Römerberg
E-Sport: Stürzebecher gewinnt Qualifying
Zunächst stand eine Paarung auf dem Programm, in der die Kontrahenten gegen einen Verein aus der Region antraten. Bei Stürzebecher war das zufällig Bruder Marc, der für den ASV Harthausen meldete. Es gab ein Hin- und Rückspiel. Eins gewann sein Bruder. Das andere ging an den TuS-Akteur.
Aufgrund des Torverhältnisses gingen die Punkte nach Mechtersheim. Nach dem ersten regionalen Duell spielten dann immer die in der Tabelle benachbarten Teams gegeneinander, um einen möglichst ausgeglichenen Modus stattfinden zu lassen. Stürzebecher entschied alle Duelle für sich und steht somit an der Tabellenspitze.
Zunächst meldete sich Stürzebecher nur an, um sich im Lockdown die Zeit zu vertreiben. „Ich habe dann früh gemerkt, dass viel mehr drin ist“, erklärt er. Überraschend ist, dass der Harthäuser die E-Sport-Versionen FIFA 17, 18, 19 und 20 aus schulischen Gründen erst gar nicht spielte. „Corona hat mich zurück an die Konsole gebracht“, sagt er.
Studium first
Unter der Woche beschäftigt er sich vor allem mit seinem Studium: „Am Wochenende spiele ich mehr. Da versuche ich in der Weekend League in 30 Spielen so viele Siege wie möglich zu holen“, erklärt der Harthäuser. Zuletzt schaffte er 27 Siege.

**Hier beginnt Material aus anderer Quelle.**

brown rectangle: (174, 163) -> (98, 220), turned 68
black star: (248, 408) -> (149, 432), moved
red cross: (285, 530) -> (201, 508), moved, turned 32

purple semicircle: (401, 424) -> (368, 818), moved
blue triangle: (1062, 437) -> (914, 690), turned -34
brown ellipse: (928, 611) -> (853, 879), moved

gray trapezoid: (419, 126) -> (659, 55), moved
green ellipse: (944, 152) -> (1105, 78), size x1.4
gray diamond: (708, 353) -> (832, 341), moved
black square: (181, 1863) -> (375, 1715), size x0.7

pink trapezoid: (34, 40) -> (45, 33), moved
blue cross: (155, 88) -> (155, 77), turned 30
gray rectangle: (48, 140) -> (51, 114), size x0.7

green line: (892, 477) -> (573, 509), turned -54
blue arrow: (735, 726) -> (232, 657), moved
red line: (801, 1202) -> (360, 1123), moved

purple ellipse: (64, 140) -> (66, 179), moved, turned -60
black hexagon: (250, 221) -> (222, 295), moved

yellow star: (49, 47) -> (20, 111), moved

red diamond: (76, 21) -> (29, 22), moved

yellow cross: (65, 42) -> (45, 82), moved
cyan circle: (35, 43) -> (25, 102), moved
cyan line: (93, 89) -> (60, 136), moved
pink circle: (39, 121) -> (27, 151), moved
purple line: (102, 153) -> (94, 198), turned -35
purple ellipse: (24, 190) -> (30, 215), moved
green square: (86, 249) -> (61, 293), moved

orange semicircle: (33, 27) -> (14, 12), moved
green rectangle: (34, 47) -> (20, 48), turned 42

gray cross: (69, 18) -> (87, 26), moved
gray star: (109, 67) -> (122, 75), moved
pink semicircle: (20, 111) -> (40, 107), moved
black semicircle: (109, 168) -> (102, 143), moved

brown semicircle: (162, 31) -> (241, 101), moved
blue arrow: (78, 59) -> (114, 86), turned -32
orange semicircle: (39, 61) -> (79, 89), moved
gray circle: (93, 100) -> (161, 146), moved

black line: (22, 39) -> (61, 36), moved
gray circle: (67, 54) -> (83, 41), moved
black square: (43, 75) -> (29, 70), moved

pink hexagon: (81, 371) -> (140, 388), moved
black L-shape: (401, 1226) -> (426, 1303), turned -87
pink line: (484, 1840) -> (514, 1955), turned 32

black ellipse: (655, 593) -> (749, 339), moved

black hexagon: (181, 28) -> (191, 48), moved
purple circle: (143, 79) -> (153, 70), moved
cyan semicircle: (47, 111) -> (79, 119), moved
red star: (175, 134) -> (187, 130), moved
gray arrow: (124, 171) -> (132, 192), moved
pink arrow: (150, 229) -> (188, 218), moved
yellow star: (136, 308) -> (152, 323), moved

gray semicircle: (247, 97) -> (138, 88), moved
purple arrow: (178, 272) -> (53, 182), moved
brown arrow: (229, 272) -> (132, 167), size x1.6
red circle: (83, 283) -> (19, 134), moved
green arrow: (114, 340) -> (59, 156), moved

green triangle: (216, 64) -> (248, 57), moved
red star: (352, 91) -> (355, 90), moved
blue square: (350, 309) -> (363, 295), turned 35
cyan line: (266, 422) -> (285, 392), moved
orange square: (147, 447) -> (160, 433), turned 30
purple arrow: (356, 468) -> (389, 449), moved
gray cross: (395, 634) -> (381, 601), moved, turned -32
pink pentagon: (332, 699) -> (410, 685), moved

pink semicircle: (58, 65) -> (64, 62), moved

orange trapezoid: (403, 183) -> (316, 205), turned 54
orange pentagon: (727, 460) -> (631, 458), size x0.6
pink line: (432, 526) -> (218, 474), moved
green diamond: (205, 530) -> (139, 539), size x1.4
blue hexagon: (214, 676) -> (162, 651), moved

Denkt er denn eigentlich an ein Engagement im professionellen E-Sport? „Dafür ist meine Performance in der Weekend League zu schlecht. Die Profis gewinnen da regelmäßig 30 Mal.“
Genau wie diese Spiele übertrug Stürzebecher auch die Partien in der Liga des Südwestdeutschen Fußball-Verbandes (SWFV) auf der Streaming-Plattform „twitch“ unter seinem Namen stuerze01. „Eigentlich mache ich das nur für meine Freunde, damit sie mir zuschauen können“, erläutert er seine Beweggründe.
Kein Ersatz
Für ihn ist klar, dass das Spiel am Bildschirm den realen Fußball nicht ersetzt: „Das ist Zeitvertreib. Ich habe einfach nichts Besseres zu tun. Nach meinem Schlüsselbeinbruch gegen den FV Heiligenstein lag ich nur rum.“ Von diesem erholte er sich mittlerweile wieder weitestgehend.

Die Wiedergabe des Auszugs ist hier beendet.